The AIC letter highlights the duel struggle that Alberta companies are facing. Along with the economic impacts of COVID-19, the collapse of oil prices due to overproduction flooding the market from Saudi Arabia and Russia has also had a big impact, the group said.
“This is a crisis like none we’ve faced before,” said the AIC. “Alberta’s technology ecosystem is deeply linked to Alberta’s energy sector, as we create clean technology and digital solutions that drive our province’s core industry to improve productivity, decrease both costs and its environmental footprint.”
The AIC stated that entrepreneurs and innovators will be a crucial component of this kind of movement, “making technology an essential part of Alberta’s economic growth and diversification story.”
“If there was ever a time to think about different opportunities in Alberta, now is it,” added Lochrie. “We just got a wake-up call this week around where energy is in the world and the lack of control that Alberta has over its own future.”
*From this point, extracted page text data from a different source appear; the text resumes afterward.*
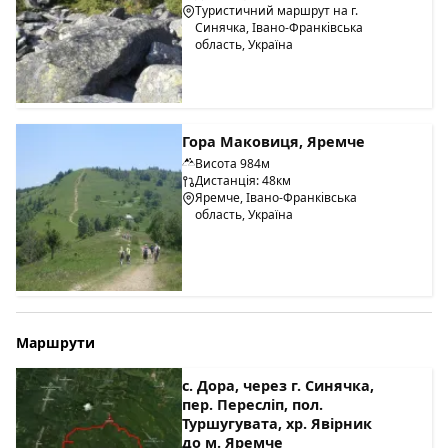
Туристичний маршрут на г.
Синячка, Івано-Франківська
область, Україна
Гора Маковиця, Яремче
Висота 984м
Дистанція: 48км
Яремче, Івано-Франківська
область, Україна
Маршрути
с. Дора, через г. Синячка,
пер. Пересліп, пол.
Туршугувата, хр. Явірник
до м. Яремче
This is the right time to support the tech sector, he added. “I’m Looking forward to the government stepping up like I know they can. It’s time to do it and they need to do it, otherwise, they’re just wasting this amazing opportunity to advance something they should have continued to advance when they got into power.”
The AIC echoed a similar statement in its letter. “This isn’t just about surviving a crisis,” it said. “This is about working together to ensure Alberta leads the way on the national stage during recovery. Now, more than ever is the time to support our innovators and entrepreneurs.”